When we talk about channel hardening, we are only considering one user channel and the beamforming selected to communicate over that channel.

The interfering channels will typically not harden.

Thank you for the clarification. I have another question about beamforming vector dimension. For each terminal, I have to assign a beamforming vector for each terminal or only one beamforming vector across all terminals. May I expect any kind of power gain or power control benefit by modelling channel?

Each terminal is assigned an individual beamforming vector that is tailored to its channel, which can be viewed as directing a beam towards that terminal. The base station sends a superposition of the beamformed signals.

The better you know the channel vector to a terminal, the better you can direct a beam towards that terminal. This leads to a power gain. The more antennas you have, the more directive the beams is, which also leads to a power gain.

For the non-fading case, the channel may no longer be stationary (do not converge to mean value of signal power) and MPCs experience only path-loss or shadowing effects i.e., slow fading case. Since the channel looses stationarity can we say that massive MIMO needs more frequent feedback information?

If there is no fading, the channel is deterministic from the beginning and there is no need for channel hardening.

When you talk about stationarity, I think what you refer to are users that move around. The hardening only applies to small-scale fading effects and not variations in the large-scale fading effects (path-loss, shadowing).

I have seen papers on massive MIMO in line-of-sight conditions concluding that massive MIMO works well in line-of-sight too. However, most of them assume perfect channel estimation. Does massive MIMO work in line of sight with imperfect channel state information as well?

If we talk about mm-wave Massive MIMO, where paths are mostly line-of-sight and assume that channel will be estimated by uplink pilots only (TDD mode and reciprocity), will Massive MIMO work in such conditions too?

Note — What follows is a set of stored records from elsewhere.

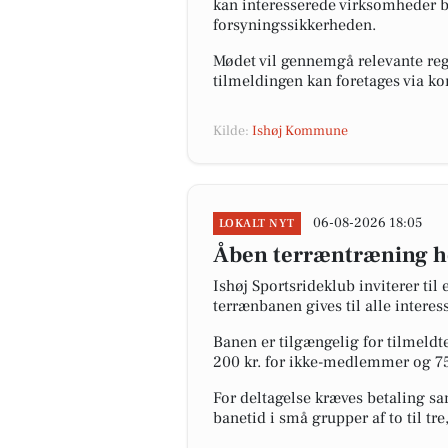
kan interesserede virksomheder b
forsyningssikkerheden.
Mødet vil gennemgå relevante regl
tilmeldingen kan foretages via 
Kilde:
Ishøj Kommune
06-08-2026 18:05
LOKALT NYT
Åben terræntræning h
Ishøj Sportsrideklub inviterer ti
terrænbanen gives til alle interes
Banen er tilgængelig for tilmeldte
200 kr. for ikke-medlemmer og 75
For deltagelse kræves betaling s
banetid i små grupper af to til 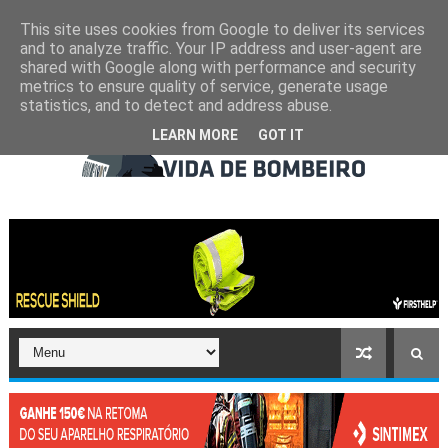
This site uses cookies from Google to deliver its services
and to analyze traffic. Your IP address and user-agent are
shared with Google along with performance and security
metrics to ensure quality of service, generate usage
statistics, and to detect and address abuse.
LEARN MORE
GOT IT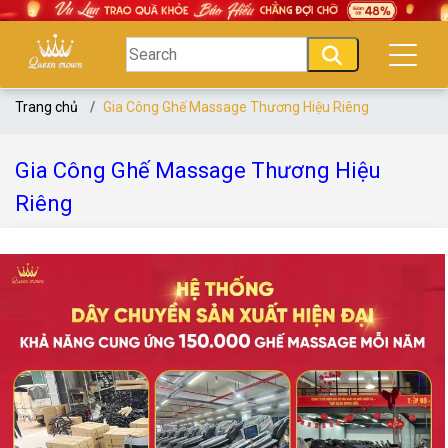
Trang chủ
Gia Công Ghế Massage Thương Hiệu Riêng
Gia Công Ghế Massage Thương Hiệu
Riêng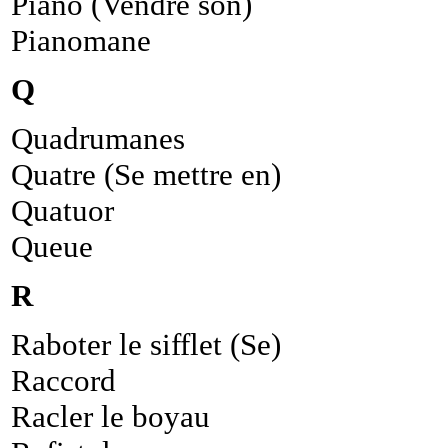
Piano (Vendre son)
Pianomane
Q
Quadrumanes
Quatre (Se mettre en)
Quatuor
Queue
R
Raboter le sifflet (Se)
Raccord
Racler le boyau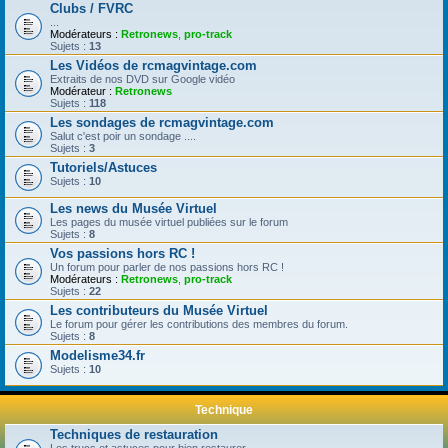
Clubs / FVRC
...
Modérateurs :
Retronews
,
pro-track
Sujets :
13
Les Vidéos de rcmagvintage.com
Extraits de nos DVD sur Google vidéo
Modérateur :
Retronews
Sujets :
118
Les sondages de rcmagvintage.com
Salut c'est poir un sondage ....
Sujets :
3
Tutoriels/Astuces
Sujets :
10
Les news du Musée Virtuel
Les pages du musée virtuel publiées sur le forum
Sujets :
8
Vos passions hors RC !
Un forum pour parler de nos passions hors RC !
Modérateurs :
Retronews
,
pro-track
Sujets :
22
Les contributeurs du Musée Virtuel
Le forum pour gérer les contributions des membres du forum.
Sujets :
8
Modelisme34.fr
Sujets :
10
Technique
Techniques de restauration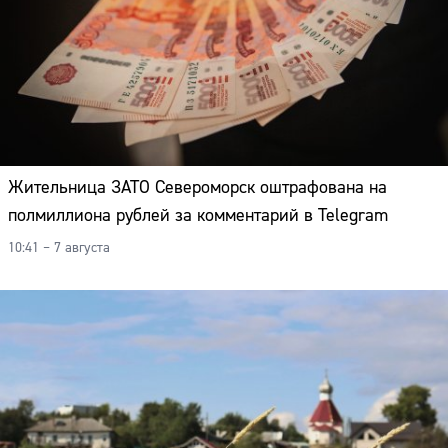
Жительница ЗАТО Североморск оштрафована на
полмиллиона рублей за комментарий в Telegram
10:41 – 7 августа
Сайт:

Yes! You will lose a bit in performance due to the imperfect channel estimation, but nothing fundamentally different will happen.

According to my understanding, in small cells mm-wave massive MIMO, since channels are mostly deterministic line-of-sight from the beginning, the channels can be thought of as already ‘hardened’ without the need for large M. The variance of ||h||^2/E[||h||^2] is almost 0 even with small number of BS antennas.

However, it seems that favourable propagation condition might not be met in this case. (h^H)*(h)/M would not go to 0 as M goes to infinity.

So what would be the implications on sum throughput/capacity of such systems where the channel hardening condition is already satisfied but favourable propagation condition is not met?

I read the paper, “No downlink pilots are needed in TDD Massive MIMO” and it explains what would happen in keyhole channels (without favourable propagation and without channel hardening), but I want to know what would happen in systems without favourable propagation but with channels already “hardened”?

I am asking this question in context of low mobility users since for high mobility users, it might be a different story.

In the absence of favorable propagation, it might be better to serve one user at a time (OFDMA/FDMA/TDMA) than to spatially multiplex them.

Thanks for sharing this interesting topic. I have a question about the nearly deterministic channel, does it mean deterministic on time domain or frequency domain? In another word, is frequency selectivity or time variation that can be ignored by channel hardening?